When the app is started, we first check the board itself and retrieve its firmware version with some calls against the API in the GrovePi dll:

// Check the board.
var board = DeviceFactory.Build.GrovePi();
if (board == null)
{
    Message = "Sorry, your GrovePi board could not be detected.";
}
else
{
    try
    {
        Message = string.Format("Your GrovePi board is ready. 
	(Firmware version {0})", board.GetFirmwareVersion());
    }
    catch (Exception)
    {
        Message = "Your Grove board is ready.";
    }
}

Of course, every sensor has its own test. Here’s how to make the LED blink for a minute:

/// <summary>
/// Blinky.
/// </summary>
public override async Task Test()
{
    var blinky = DeviceFactory.Build.Led(Pin.DigitalPin5);
    if (blinky == null)
    {
        State = "Failed to intialize.";
        return;
    }

    for (int i = 0; i < 30; i++)
    {
        try
        {
            blinky.ChangeState(SensorStatus.On);
            State = "On";
        }
        catch (Exception ex)
        {
            Log.Error(this.Name + " - " + ex.Message);
        }

        await Task.Delay(TimeSpan.FromSeconds(1));

        try
        {
            blinky.ChangeState(SensorStatus.Off);
            State = "Off";
        }
        catch (Exception ex)
        {
            Log.Error(this.Name + " - " + ex.Message);
        }

        await Task.Delay(TimeSpan.FromSeconds(1));
    }

    State = String.Empty;
}

I’m pretty sure that you frowned a couple of times when looking at the amount of Try-Catch blocks and when looking at the content of these Catch blocks. Basically all exceptions are ignored in a true On-Error-Resume-Next style.
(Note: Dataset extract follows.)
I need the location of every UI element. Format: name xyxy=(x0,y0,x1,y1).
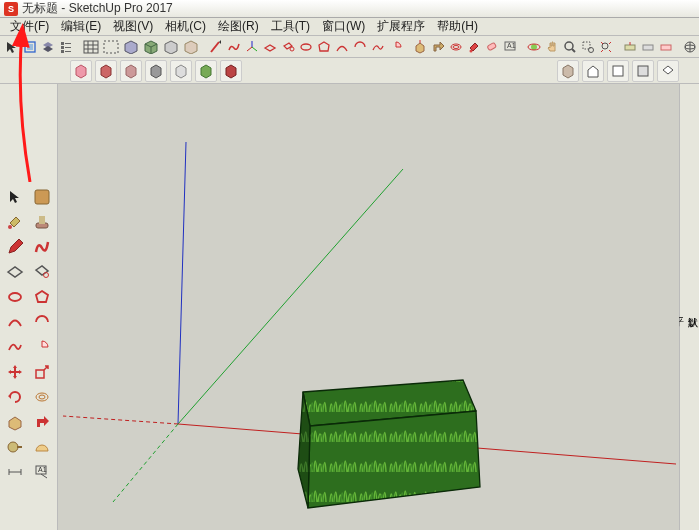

Allow me to defend this approach: the hardware that runs the app is pretty young and pretty inexpensive (it costs between 1% and 2% of a standard development laptop).

warningThe communications between the Raspberry Pi, the GrovePi, and the sensors fail very often, so you must wrap any API call in a Try block.

Writing a sensor test

The LED is a digital output sensor: you can programmatically turn it On of Off. All digital output sensors can be tested with exactly the same code. The test for the Vibration Motor (the buzzer in your cell phone) is identical to the previous code snippet.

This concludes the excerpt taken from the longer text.